MALCOLM GRANT: The whole process by which a young man is converted from being a mild mannered and devout Muslim into a potential mass murderer is I think of profound importance and a great worry to anybody.

LITTLE: Malcolm Grant is the president of U.C.L. He  says the investigation will look at the whole of Abdulmutallab’s time at the university.  It will also consider whether academics should keep a tighter rein on students and whom they invite  to speak on campus. But, Grant adds, that raises some difficult questions.

GRANT: Should we be forever monitoring and trying to oversee and indeed as some have suggested, spy upon our students?  Should we attempt to do as we have been doing already, which is to maintain a freedom of speech on campus, to expose all speech to challenge and not to move in to suppress it?

LITTLE: Those concerns don’t impress one of the U.K.’s top security experts. Anthony Glees heads the Buckingham University Center for Security and Intelligence Studies.

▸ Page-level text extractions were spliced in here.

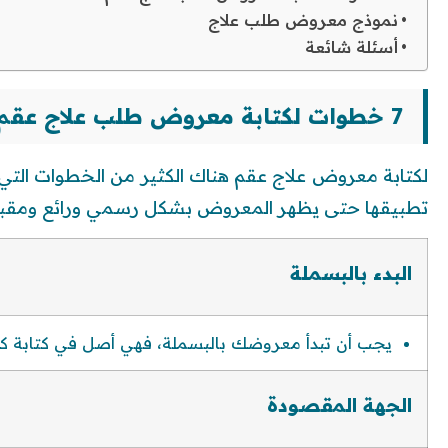
نموذج معروض طلب علاج
أسئلة شائعة
7 خطوات لكتابة معروض طلب علاج عقم
لكتابة معروض علاج عقم هناك الكثير من الخطوات الت
تطبيقها حتى يظهر المعروض بشكل رسمي ورائع ومقبو
البدء بالبسملة
يجب أن تبدأ معروضك بالبسملة، فهي أصل في كتابة
الجهة المقصودة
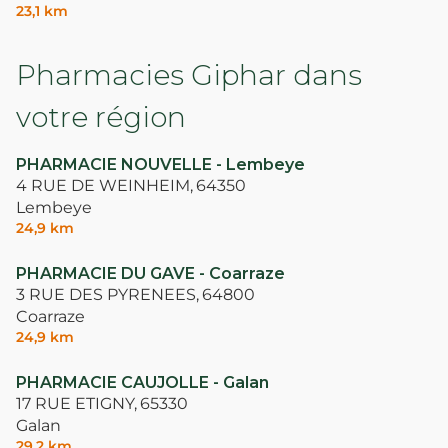
23,1 km
Pharmacies Giphar dans
votre région
PHARMACIE NOUVELLE - Lembeye
4 RUE DE WEINHEIM,
64350
Lembeye
24,9 km
PHARMACIE DU GAVE - Coarraze
3 RUE DES PYRENEES,
64800
Coarraze
24,9 km
PHARMACIE CAUJOLLE - Galan
17 RUE ETIGNY,
65330
Galan
29,2 km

ANTHONY GLEES: Individual tutors have got to engage with their students as individuals, and if they detect signs of political extremism they have to challenge them.  Academics cannot turn a deaf ear to the political attitudes of their students.

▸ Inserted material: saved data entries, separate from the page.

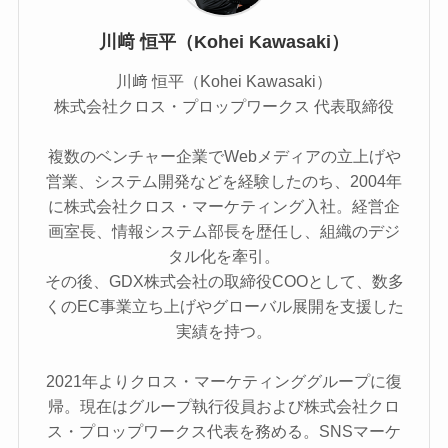
川﨑 恒平（Kohei Kawasaki）
川﨑 恒平（Kohei Kawasaki）
株式会社クロス・プロップワークス 代表取締役
複数のベンチャー企業でWebメディアの立上げや
営業、システム開発などを経験したのち、2004年
に株式会社クロス・マーケティング入社。経営企
画室長、情報システム部長を歴任し、組織のデジ
タル化を牽引。
その後、GDX株式会社の取締役COOとして、数多
くのEC事業立ち上げやグローバル展開を支援した
実績を持つ。
2021年よりクロス・マーケティンググループに復
帰。現在はグループ執行役員および株式会社クロ
ス・プロップワークス代表を務める。SNSマーケ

LITTLE: In 2005, the year of the July 7th London bombings, Glees published a report, “When Students Turn to Terror: Terrorist and Extremist Activity on British Campuses.”  In it he warned that universities had become recruiting grounds for Islamic extremism.  At the time, he was widely accused of exaggeration.  Now, he claims he’s been vindicated with several former students in Britain implicated in terror offences.

GLEES: Universities have been seen as safe sites for recruitment by Al-Qaeda and Al-Qaeda associates. These people who want to destroy our way of life have noticed that students are rarely observed in the modern university.

LITTLE: One Muslim scholar, who warned of the dangers of student radicalization, suggested that universities should not have a separate space for Muslim prayers where the extremists can take over.  In fact, U.C.L. doesn’t have one.  But it does have an active Islamic Society.

LOTIFA BEGUM: Here we’re raising awareness for Islam and we’re going to have a few events next week.  It would be really fantastic if you came along.   Thank you.

LITTLE: Lotifa Begum is a politics student here.  She wants to explain to non-Muslim students what real Islam is about, which she says is not violent extremism. The annual Islamic Awareness Week has taken on extra resonance in the wake of all the media attention she and fellow Muslim students have been getting. It’s unwelcome attention and most are reluctant to talk, wary of reporters who they say portray them as potential terrorists.  Begum is tired of it.

BEGUM: We as a society are carrying on with our activities as usual because we have no affiliation with any such kind of behavior.

LITTLE: Another member of the Islamic Society, Asif Hussein, is in his final year studying law, and like Lotifa he says he’s never met an extremist on campus.

ASIF HUSSEIN: Most people at U.C.L. are quite driven in their field of academic study. It’s really difficult to get into U.C.L., and so people don’t want to waste their time here either just lounging around doing nothing or inciting extremism, whatever. They’re here to get a degree, to get a job and further their careers.

LITTLE: So you have never met an Abdulmutallab type figure?

HUSSEIN: I never have, no, no.

GLEES: I would say that if they deny ever having come across a radical, they have lost all sight of the meaning of the word radical. I would put it the other way that you’re very unlikely to come across a student at an Islamic Society who isn’t a radical.

LITTLE: Anthony Glees’ assertions will likely upset more than a few Muslim students in the U.K.,  whether or not there is any credence to his claims. Meanwhile, the former U.C.L. student, Abdulmutallab, now awaiting trial in the U.S., has ensured that the students and their academic institutions are under scrutiny as never before.  For the World, this is Jane Little in London.